Starting with the line that contains "par la magie" and stopping after the line that contains "Les rives du", copy the entries below exactly. Include nothing else.

DATASET EXTRACT ▸
^^^^^^^^
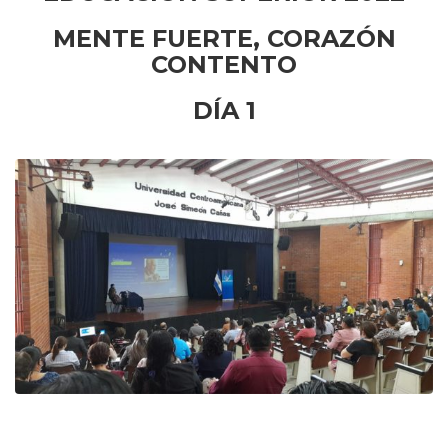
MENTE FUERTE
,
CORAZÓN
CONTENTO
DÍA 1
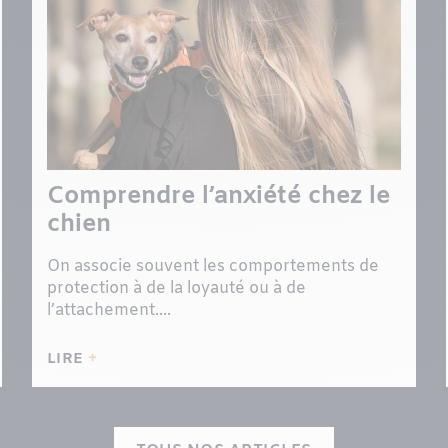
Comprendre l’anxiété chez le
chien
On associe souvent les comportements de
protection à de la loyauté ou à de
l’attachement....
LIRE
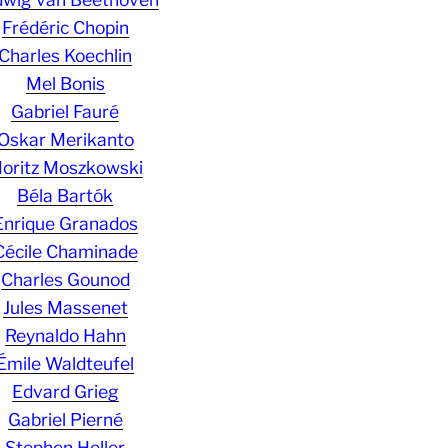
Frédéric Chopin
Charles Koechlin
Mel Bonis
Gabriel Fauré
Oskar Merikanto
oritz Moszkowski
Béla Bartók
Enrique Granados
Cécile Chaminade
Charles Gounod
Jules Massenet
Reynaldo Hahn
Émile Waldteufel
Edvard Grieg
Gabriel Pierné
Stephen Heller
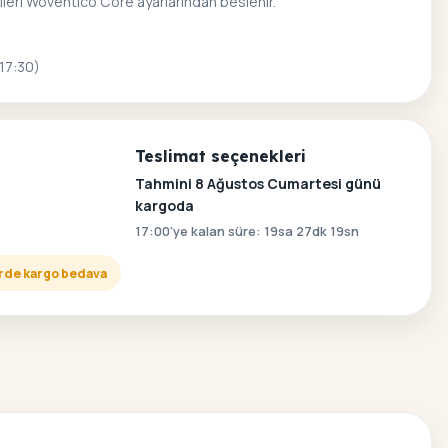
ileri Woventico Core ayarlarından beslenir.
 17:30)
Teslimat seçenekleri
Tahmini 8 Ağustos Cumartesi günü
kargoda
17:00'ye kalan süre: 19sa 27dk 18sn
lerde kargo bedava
^^^^^^^^
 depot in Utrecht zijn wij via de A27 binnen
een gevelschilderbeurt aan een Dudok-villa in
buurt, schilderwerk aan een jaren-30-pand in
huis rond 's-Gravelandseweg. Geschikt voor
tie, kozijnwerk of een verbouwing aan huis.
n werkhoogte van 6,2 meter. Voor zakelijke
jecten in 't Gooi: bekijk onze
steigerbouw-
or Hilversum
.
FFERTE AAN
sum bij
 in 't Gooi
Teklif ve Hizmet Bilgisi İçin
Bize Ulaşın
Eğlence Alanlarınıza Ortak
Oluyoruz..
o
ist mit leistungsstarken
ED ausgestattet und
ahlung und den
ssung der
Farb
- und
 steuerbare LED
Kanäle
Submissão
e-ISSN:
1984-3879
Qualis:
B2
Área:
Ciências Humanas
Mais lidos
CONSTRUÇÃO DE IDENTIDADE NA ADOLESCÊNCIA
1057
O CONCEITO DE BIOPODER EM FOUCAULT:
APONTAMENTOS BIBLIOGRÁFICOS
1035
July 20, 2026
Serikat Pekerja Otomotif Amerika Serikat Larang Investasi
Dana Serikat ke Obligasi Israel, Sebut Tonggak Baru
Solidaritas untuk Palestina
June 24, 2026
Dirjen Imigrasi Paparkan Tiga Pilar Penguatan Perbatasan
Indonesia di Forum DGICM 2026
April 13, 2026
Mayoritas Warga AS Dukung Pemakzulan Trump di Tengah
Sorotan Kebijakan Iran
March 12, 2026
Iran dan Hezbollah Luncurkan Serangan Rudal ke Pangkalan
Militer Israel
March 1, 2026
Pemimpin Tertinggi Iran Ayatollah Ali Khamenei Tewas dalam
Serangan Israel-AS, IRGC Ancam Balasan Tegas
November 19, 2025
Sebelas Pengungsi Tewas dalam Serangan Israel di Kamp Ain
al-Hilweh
^^^^^^^^
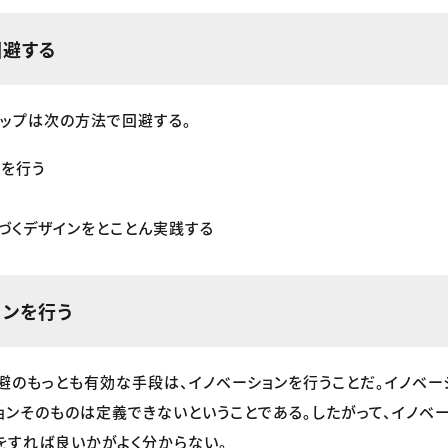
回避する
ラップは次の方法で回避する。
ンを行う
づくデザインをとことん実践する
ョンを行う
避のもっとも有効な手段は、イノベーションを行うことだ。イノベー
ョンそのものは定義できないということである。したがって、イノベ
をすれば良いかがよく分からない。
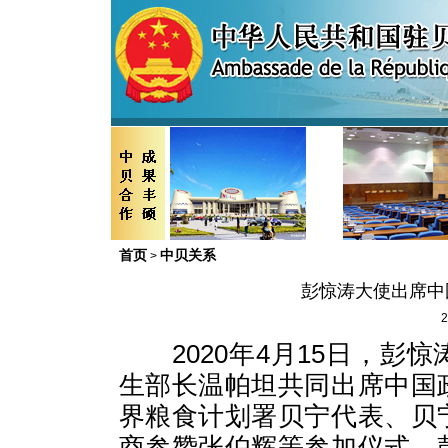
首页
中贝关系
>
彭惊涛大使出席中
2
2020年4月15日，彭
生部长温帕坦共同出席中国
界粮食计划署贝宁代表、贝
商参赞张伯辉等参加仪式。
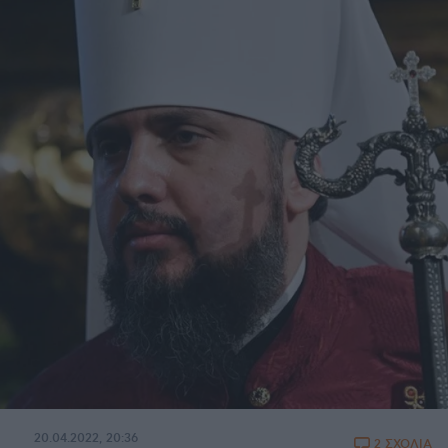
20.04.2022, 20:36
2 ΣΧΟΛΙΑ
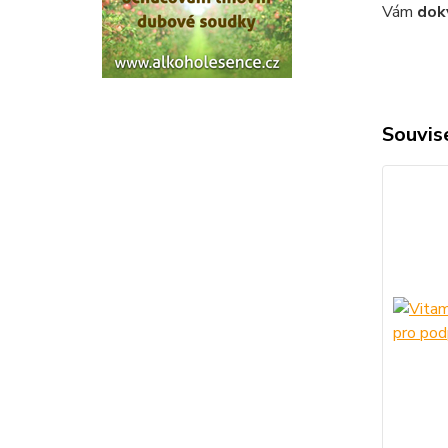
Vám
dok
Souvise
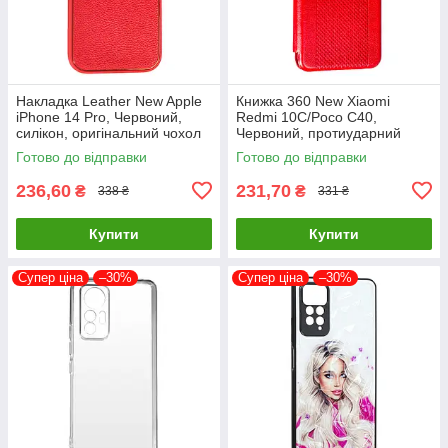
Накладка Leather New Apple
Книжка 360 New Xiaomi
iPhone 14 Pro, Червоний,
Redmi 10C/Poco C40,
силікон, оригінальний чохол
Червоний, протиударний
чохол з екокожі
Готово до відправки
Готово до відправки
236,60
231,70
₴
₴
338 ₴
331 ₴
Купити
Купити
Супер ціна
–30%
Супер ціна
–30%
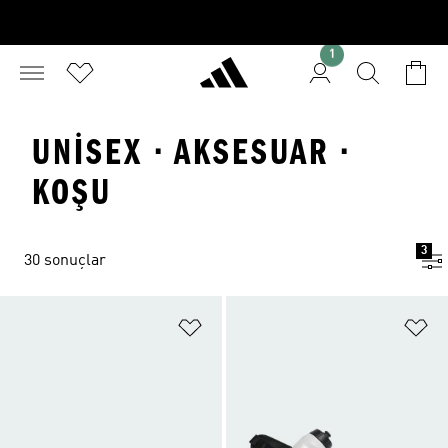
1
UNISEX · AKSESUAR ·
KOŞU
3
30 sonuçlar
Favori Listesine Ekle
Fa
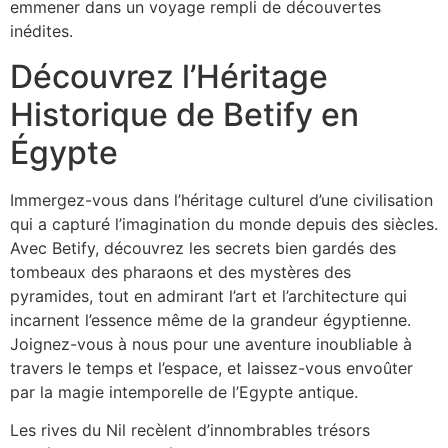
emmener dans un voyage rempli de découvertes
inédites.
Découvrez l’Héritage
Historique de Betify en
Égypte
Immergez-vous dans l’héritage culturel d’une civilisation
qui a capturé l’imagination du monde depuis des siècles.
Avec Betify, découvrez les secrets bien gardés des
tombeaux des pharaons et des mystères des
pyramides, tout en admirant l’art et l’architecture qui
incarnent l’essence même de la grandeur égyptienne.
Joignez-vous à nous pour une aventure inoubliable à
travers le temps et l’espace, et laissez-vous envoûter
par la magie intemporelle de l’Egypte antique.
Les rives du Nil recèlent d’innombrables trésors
^^^^^^^^
WRITTEN ANSWER ▸
par la magie intemporelle de l’Egypte antique.
Les rives du Nil recèlent d’innombrables trésors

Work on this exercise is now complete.